What is being asked ▸
Which lines below include the string "details"? Please show each one.

──────── Data listing

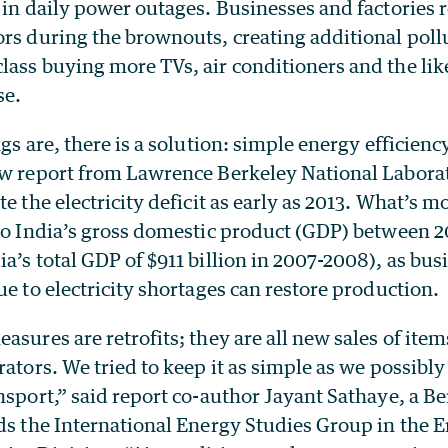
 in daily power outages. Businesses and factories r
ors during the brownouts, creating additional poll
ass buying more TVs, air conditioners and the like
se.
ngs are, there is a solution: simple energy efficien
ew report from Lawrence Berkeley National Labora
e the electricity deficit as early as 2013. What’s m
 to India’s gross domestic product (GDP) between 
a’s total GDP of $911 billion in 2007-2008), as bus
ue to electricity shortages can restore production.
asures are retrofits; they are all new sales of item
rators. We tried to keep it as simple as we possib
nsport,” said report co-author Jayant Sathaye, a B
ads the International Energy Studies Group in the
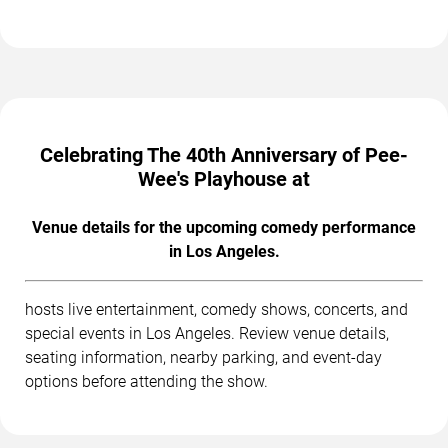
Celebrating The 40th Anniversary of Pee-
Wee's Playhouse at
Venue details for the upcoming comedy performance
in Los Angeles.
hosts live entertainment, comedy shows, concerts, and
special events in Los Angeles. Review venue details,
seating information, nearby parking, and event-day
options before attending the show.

────────────────

Solution to this exercise ▸
Venue details for the upcoming comedy performance
special events in Los Angeles. Review venue details,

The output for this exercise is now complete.